Alberto Scaramuzzino è un nome poco noto alle cronache nazionali, ma certamente conosciuto da quelle locali: anche lui, come altri coetanei, fa parte di una lunga serie di nomi associati a morti strane, incomprensibili, violente e inaspettate.
I fatti
Alberto Scaramuzzino aveva 18 anni quando – dopo un litigio – è uscito di casa lasciando la sua famiglia. Il suo tragico epilogo ha presentato da subito molti dubbi: immediatamente, però, nessuna pista è stata esclusa.
Il ritrovamento del corpo
Il cadavere di Alberto è stato trovato in una zona isolata, all’interno della macchina di sua madre, la mattina di domenica 23 maggio ad Arconate. Il corpo di Scaramuzzino parla da solo: è successo qualcosa di terribile. Il 18enne – rinvenuto seminudo – presentava diverse bruciature e ustioni. Sull’auto, invece, non è mai esistito alcun segno di combustione.

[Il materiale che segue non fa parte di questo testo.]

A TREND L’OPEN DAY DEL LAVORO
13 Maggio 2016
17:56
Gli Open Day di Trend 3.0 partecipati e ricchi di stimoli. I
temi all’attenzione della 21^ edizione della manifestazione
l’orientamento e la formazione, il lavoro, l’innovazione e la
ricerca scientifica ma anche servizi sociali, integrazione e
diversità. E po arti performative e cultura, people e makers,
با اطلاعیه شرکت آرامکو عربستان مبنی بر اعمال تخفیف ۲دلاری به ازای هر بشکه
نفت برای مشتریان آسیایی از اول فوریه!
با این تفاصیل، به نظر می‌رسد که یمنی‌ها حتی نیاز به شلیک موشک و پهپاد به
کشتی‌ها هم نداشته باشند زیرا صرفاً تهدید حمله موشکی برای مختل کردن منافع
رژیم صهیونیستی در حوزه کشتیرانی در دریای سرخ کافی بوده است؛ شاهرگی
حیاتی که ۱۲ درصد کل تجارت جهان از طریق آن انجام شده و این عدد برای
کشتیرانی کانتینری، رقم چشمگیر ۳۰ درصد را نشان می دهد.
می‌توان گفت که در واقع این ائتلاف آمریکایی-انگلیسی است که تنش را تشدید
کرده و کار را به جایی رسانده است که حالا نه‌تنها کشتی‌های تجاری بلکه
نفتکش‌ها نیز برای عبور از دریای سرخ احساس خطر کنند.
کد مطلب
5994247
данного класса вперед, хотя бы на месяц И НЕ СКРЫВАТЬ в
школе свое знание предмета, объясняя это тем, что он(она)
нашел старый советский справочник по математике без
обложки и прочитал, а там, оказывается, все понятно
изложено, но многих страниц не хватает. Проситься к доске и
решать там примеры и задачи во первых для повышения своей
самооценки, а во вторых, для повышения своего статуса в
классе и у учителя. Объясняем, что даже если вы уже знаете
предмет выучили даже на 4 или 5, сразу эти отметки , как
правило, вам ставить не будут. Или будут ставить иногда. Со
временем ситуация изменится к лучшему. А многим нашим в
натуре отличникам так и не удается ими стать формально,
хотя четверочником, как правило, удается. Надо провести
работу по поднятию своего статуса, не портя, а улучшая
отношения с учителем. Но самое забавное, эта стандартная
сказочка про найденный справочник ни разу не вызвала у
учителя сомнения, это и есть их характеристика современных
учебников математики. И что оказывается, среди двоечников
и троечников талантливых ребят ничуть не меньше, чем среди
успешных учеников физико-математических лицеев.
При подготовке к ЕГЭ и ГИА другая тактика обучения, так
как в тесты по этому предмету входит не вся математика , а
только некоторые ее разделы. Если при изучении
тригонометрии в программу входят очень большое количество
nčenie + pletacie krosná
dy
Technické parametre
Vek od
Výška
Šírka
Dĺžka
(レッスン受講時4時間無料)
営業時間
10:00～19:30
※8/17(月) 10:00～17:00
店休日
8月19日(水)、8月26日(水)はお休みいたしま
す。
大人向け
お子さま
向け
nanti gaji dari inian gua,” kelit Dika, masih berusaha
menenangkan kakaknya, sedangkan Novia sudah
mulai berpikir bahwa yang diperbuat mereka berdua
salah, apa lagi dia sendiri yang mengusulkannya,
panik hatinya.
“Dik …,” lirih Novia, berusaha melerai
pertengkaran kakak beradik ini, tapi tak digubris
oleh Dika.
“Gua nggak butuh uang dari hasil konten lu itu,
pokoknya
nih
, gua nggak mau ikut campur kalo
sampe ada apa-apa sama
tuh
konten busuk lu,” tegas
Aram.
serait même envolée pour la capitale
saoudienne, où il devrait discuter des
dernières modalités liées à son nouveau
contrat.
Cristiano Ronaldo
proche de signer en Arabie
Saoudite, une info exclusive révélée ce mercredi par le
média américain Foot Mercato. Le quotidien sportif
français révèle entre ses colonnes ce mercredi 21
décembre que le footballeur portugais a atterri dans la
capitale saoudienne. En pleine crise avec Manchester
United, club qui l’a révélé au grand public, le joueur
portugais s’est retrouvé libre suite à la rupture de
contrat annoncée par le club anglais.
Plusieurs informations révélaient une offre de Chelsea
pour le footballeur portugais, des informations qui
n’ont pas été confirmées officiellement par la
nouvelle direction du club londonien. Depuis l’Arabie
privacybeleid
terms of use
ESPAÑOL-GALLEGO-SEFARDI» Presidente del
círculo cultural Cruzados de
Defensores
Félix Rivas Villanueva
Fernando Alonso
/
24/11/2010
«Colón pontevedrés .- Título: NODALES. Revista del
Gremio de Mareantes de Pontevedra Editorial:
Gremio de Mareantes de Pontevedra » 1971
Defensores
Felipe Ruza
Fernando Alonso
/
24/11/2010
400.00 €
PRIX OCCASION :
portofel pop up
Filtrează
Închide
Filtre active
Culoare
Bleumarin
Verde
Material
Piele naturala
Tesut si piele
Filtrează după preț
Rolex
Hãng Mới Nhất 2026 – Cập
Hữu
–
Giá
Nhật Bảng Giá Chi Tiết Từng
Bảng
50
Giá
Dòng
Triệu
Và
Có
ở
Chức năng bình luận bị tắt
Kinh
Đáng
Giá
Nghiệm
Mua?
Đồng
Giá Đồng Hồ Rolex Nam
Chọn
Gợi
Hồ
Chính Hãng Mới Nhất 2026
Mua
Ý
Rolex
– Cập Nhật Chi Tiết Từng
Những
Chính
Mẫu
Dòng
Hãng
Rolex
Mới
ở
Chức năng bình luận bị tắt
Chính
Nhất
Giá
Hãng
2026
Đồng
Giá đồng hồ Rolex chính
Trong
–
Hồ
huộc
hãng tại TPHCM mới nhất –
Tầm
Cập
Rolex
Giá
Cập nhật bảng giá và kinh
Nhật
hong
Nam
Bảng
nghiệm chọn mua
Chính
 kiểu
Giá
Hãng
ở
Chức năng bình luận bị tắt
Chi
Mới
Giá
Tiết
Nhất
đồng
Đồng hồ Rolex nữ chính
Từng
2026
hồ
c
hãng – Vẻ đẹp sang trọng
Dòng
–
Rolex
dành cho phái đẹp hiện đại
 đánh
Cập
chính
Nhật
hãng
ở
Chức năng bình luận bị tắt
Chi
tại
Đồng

La scena del crimine, invece, è strana: altre bruciature sono state ritrovate in alcuni punti vicini all’autovettura; i Carabinieri di Monza, però, non hanno evidenziato altri segni di violenza e in un primo momento la causa della morte è apparsa tutt’altro che chiara. Nonostante l’autopsia e le indagini, il caso di Alberto Scaramuzzino è stato archiviato come suicidio.
Le ipotesi
Secondo una ricostruzione, a mio modo di vedere molto fantasiosa, il giovane avrebbe tentato il suicidio dandosi fuoco nel prato subito vicino alla macchina di sua madre. In preda al dolore, poi, avrebbe cercato di spegnere le fiamme raggiungendo in qualche modo il mezzo. Nessun biglietto è stato trovato nelle vicinanze del cadavere, segno che – forse – non si sia trattato di una morte auto-indotta, ma piuttosto di un omicidio. Purtroppo non lo sapremo mai davvero.